Up to this point, as I still think, I had done better than many might have done in my place. But for my promise to Uvo, and the fact that he was even then lying waiting for me to redeem it, I would not have rushed to a sick man with my tale. Yet I must say that I was thankful I had no other choice, as matters stood. And I will even own that I had formed no definite plans beyond the point at which Uvo, having heard all, was to give me the benefit of his sound judgment in any definite dilemma.

To my sorrow he took the whole thing in an absolutely different way from any that I had antic.i.p.ated. He took it terribly to heart. I had entirely forgotten the gist of our conversation before I left him; he had been thinking of nothing else. The thing that I had expected to thrill him to the marrow, that would have done nothing else at any other time, simply harrowed him after what it seemed that I had said three-quarters of an hour before. Whatever I had said was overlaid in my mind, for the moment, by all that I had since seen and heard. But Uvo Delavoye might have been brooding over every syllable.

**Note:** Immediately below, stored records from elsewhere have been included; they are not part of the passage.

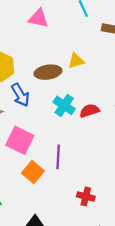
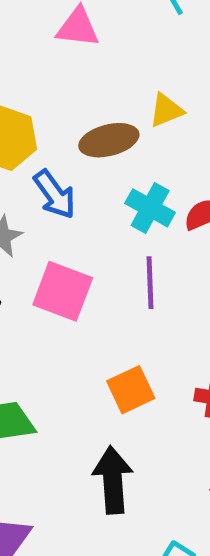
purple line: (58, 157) -> (150, 283), moved
orange square: (33, 172) -> (131, 390), moved, turned 30

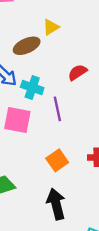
cyan cross: (150, 208) -> (32, 88), moved

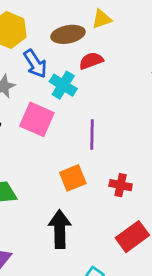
red semicircle: (78, 72) -> (91, 61), moved
purple line: (57, 109) -> (92, 134), moved

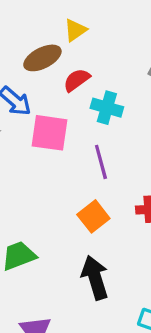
cyan cross: (63, 85) -> (107, 108), moved
pink square: (37, 119) -> (49, 133), moved

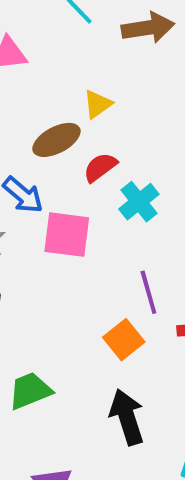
cyan cross: (107, 108) -> (139, 202), turned 36
purple line: (101, 162) -> (148, 292), moved

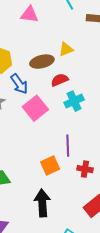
pink square: (67, 235) -> (35, 108), turned 30

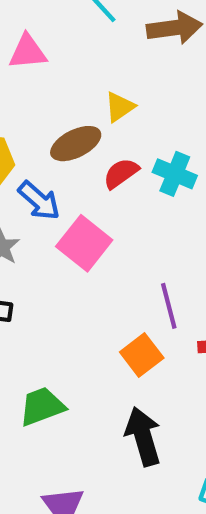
cyan cross: (74, 101) -> (175, 174), moved, turned -30

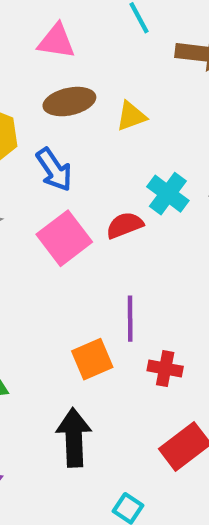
brown ellipse: (76, 144) -> (69, 102), moved
red semicircle: (121, 173) -> (125, 225), moved
blue arrow: (39, 201) -> (54, 170), moved

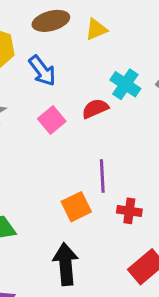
pink square: (64, 238) -> (52, 120), size x0.7

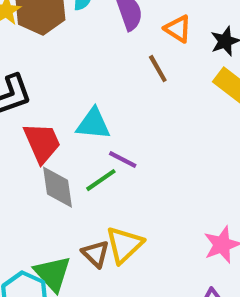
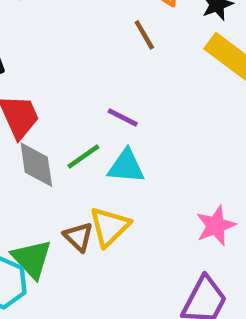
cyan triangle: (93, 124) -> (126, 166), moved
purple line: (123, 160) -> (123, 118), moved

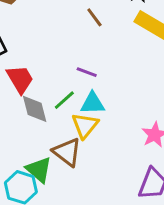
yellow triangle: (110, 227) -> (85, 125), moved
brown triangle: (78, 237) -> (67, 152), size x1.5

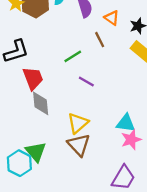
green line: (64, 100) -> (73, 56), moved
cyan triangle: (92, 103) -> (126, 123), moved
brown triangle: (67, 152) -> (79, 145), moved

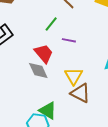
red trapezoid: (33, 78) -> (44, 53), moved

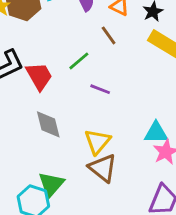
red trapezoid: (44, 53) -> (39, 76), moved
green triangle: (48, 111) -> (51, 184), turned 30

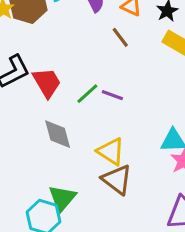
green line: (79, 61) -> (87, 94), moved
yellow triangle: (97, 142) -> (111, 151), turned -36

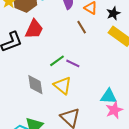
red trapezoid: (47, 83) -> (34, 29), moved, turned 50
yellow triangle: (111, 151) -> (62, 86), moved

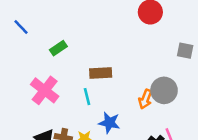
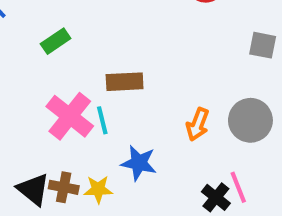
pink cross: (45, 90) -> (70, 116), moved
gray circle: (164, 90) -> (250, 120), moved

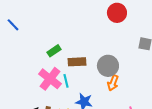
green rectangle: (56, 41) -> (54, 51), moved
gray circle: (250, 120) -> (108, 66), moved

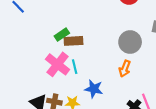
brown rectangle: (77, 62) -> (74, 41), moved
gray circle: (108, 66) -> (130, 42), moved

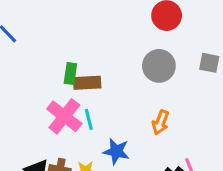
green rectangle: (62, 35) -> (70, 74), turned -48
gray circle: (130, 42) -> (159, 66), moved

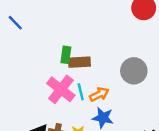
gray circle: (159, 66) -> (134, 71), moved
orange arrow: (160, 122) -> (99, 94), moved, turned -138

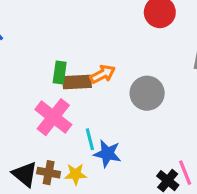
cyan line: (81, 92) -> (90, 139), moved
orange arrow: (99, 94) -> (103, 74), moved

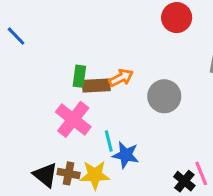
yellow star: (76, 174) -> (95, 175), size x1.4

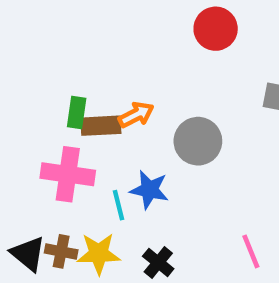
pink cross: (73, 119) -> (68, 174), turned -30
blue star: (126, 155) -> (149, 190), moved
black cross: (184, 181) -> (158, 262), moved

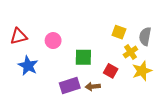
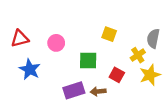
yellow square: (119, 32) -> (109, 34), moved

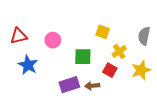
yellow cross: (138, 55) -> (119, 52), moved

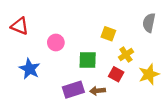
red triangle: (19, 36) -> (20, 26), moved, turned 36
gray semicircle: (144, 36) -> (149, 23), moved

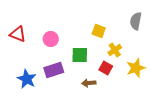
red triangle: (20, 26) -> (18, 34), moved
blue star: (30, 69) -> (27, 79), moved
purple rectangle: (73, 90) -> (54, 70), moved

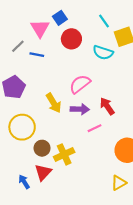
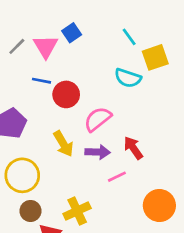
red circle: (71, 39) -> (66, 94), moved
gray line: (18, 46) -> (17, 46), moved
brown circle: (42, 148) -> (30, 211), moved

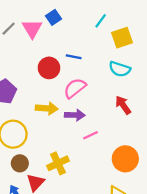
cyan line: (129, 37) -> (101, 21), turned 72
cyan semicircle: (128, 78) -> (120, 69), moved
blue line: (41, 81) -> (74, 57), moved
yellow arrow: (63, 144) -> (47, 108), turned -55
red arrow: (133, 148) -> (123, 105), moved

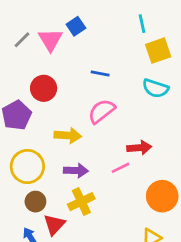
cyan line: (101, 21) -> (142, 24), moved, turned -48
red circle: (49, 68) -> (44, 88), moved
red arrow: (123, 105) -> (139, 148), moved, turned 120
purple arrow: (75, 115) -> (76, 171), moved

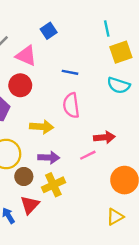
pink triangle: (50, 40) -> (26, 56), moved, turned -35
pink semicircle: (102, 111) -> (71, 105), turned -60
brown circle: (35, 202) -> (24, 177), moved

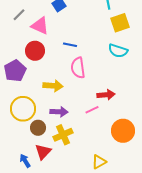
blue line: (70, 72) -> (70, 45), moved
yellow triangle: (115, 217) -> (99, 162), moved

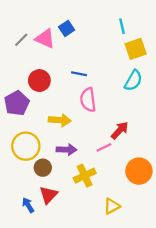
pink triangle: (40, 26) -> (45, 39), moved
cyan semicircle: (118, 51) -> (133, 81), turned -78
red arrow: (106, 95) -> (120, 130), turned -42
yellow cross: (63, 135) -> (85, 176), moved

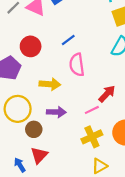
blue line: (79, 74) -> (68, 40), turned -48
yellow cross: (85, 176) -> (92, 137), moved

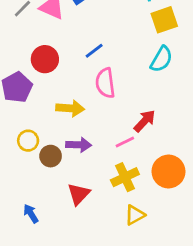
yellow circle: (18, 109) -> (28, 141), size x0.6
brown circle: (34, 129) -> (51, 156), moved
red triangle: (39, 155) -> (79, 194), moved

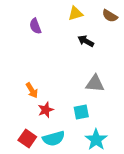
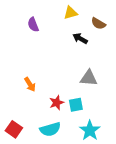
brown semicircle: (110, 16) -> (98, 23), moved
red star: (46, 110) -> (57, 103), moved
red square: (27, 138) -> (14, 129), moved

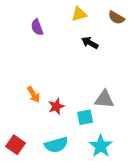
brown semicircle: (98, 23) -> (116, 18), moved
gray triangle: (89, 78) -> (104, 99), moved
red star: (57, 103) -> (56, 106), moved

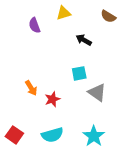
yellow triangle: (79, 14) -> (64, 13), moved
gray triangle: (104, 99) -> (97, 92), turned 30
cyan square: (85, 117) -> (79, 73), moved

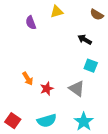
black arrow: (84, 40) -> (85, 40), moved
cyan square: (79, 73) -> (91, 66), moved, turned 32
gray triangle: (97, 92) -> (77, 89), moved

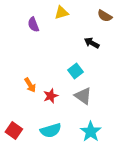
cyan square: (91, 66) -> (76, 71), moved, turned 32

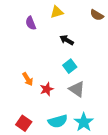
black arrow: (92, 43) -> (67, 40), moved
red square: (14, 130) -> (24, 123), moved
cyan semicircle: (51, 130) -> (58, 121), moved

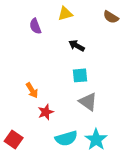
cyan square: (70, 66) -> (80, 75), turned 32
red star: (47, 89) -> (46, 112), moved
red square: (24, 123) -> (14, 140), moved

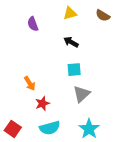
yellow triangle: (65, 14) -> (70, 13), moved
gray triangle: (88, 102) -> (82, 94), turned 42
cyan semicircle: (66, 138) -> (50, 128), moved

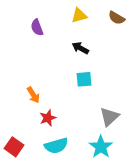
gray triangle: (82, 94) -> (109, 117), moved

"You said you wouldn't envy me," he cried, huskily, "if poor old Nettleton fell under the influence in his turn. You spoke as if it was _my_ influence; it isn't, but it may be that I'm a sort of medium for its transmission! Sole agent, eh, Gilly? My G.o.d, that's an awful thought, but you gave it me just now and I sha'n't get shot of it in a hurry! None of these beastly things happened before _I_ came here--I, the legitimate son of this infernal soil! I'm the lightning-conductor, I'm the middleman in every deal!"

"My dear Uvo, we've no time for all that," I said. He had started up in bed, painfully excited and distressed, and I began to fear that I might have my work cut out to keep him there. "We agreed to differ about that long ago," I reminded him.

"It's only another way of putting what you said just now," he answered.

"You said you did believe in my power of infecting another fellow with my ideas; you spoke of my responsibility if the other fellow put them into practice; and now he's done this hideous thing, had done it even when we were talking!"